Microsoft Blocks File Explorer Preview for Downloads to Prevent NTLM Credential Theft

Microsoft has introduced a new security change in Windows to block a long-standing method used by attackers to steal NTLM credentials. The update disables the File Explorer preview and details panes for files downloaded from the internet.

The change affects files tagged with the “Mark of the Web,” a Windows security attribute automatically applied to files that originate from untrusted sources such as web downloads, email attachments, or external drives. When this tag is present, Windows will now prevent the preview pane from displaying file contents until the user explicitly opens or removes the tag.

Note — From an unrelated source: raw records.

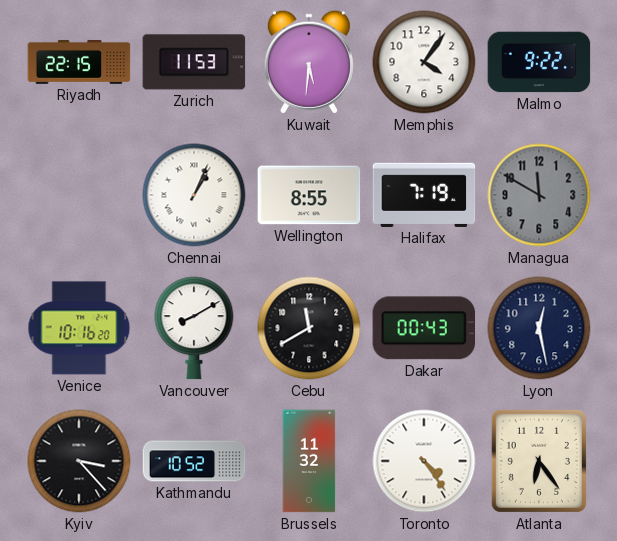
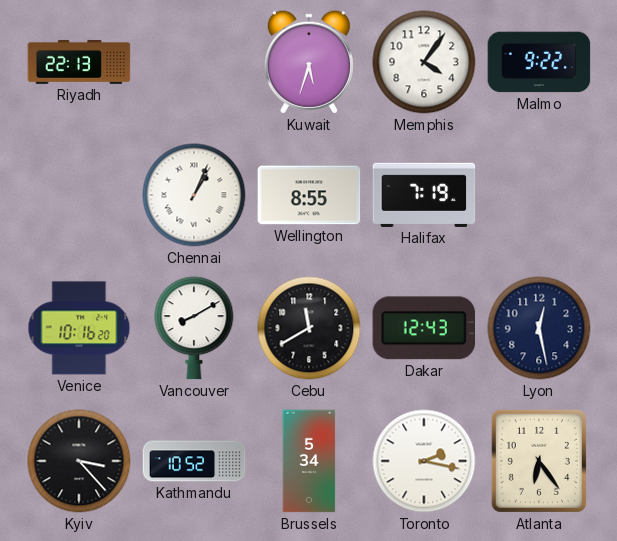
Riyadh: 22:15 -> 22:13
Zurich: 11:53 -> none
Kuwait: 5:31 -> 5:33
Managua: 11:50 -> none
Dakar: 00:43 -> 12:43
Brussels: 11:32 -> 5:34
Toronto: 4:24 -> 2:17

This adjustment was made after security researchers demonstrated how attackers could exploit File Explorer’s preview function to trigger NTLM authentication requests. In practice, a malicious file could cause Windows to connect to a remote server controlled by an attacker and transmit NTLM hashes, allowing those credentials to be cracked or reused. In some cases, this could happen without the victim even opening the file—simply selecting it in File Explorer could be enough.

The measure aims to stop this type of automatic credential exposure. It is included in the October 2025 security updates and applies to supported versions of Windows 11 and Windows Server. Microsoft said the change will roll out gradually and become the default behavior for all Windows users.

NTLM credential theft has been one of the oldest and most reliable attack methods against Windows environments. Threat actors often use it to gain access to internal networks, escalate privileges, or move laterally between systems. By disabling automatic previews for internet-sourced files, Microsoft reduces one more opportunity for these attacks to succeed.

Administrators and users are advised to install the latest Windows updates to ensure this protection is enabled. Those who rely on previewing files frequently can still view content safely by removing the “Mark of the Web” tag manually after verifying the file’s source and authenticity.

This change is part of Microsoft’s broader effort to phase out NTLM-based authentication and strengthen Windows’ defenses against credential theft and lateral movement techniques.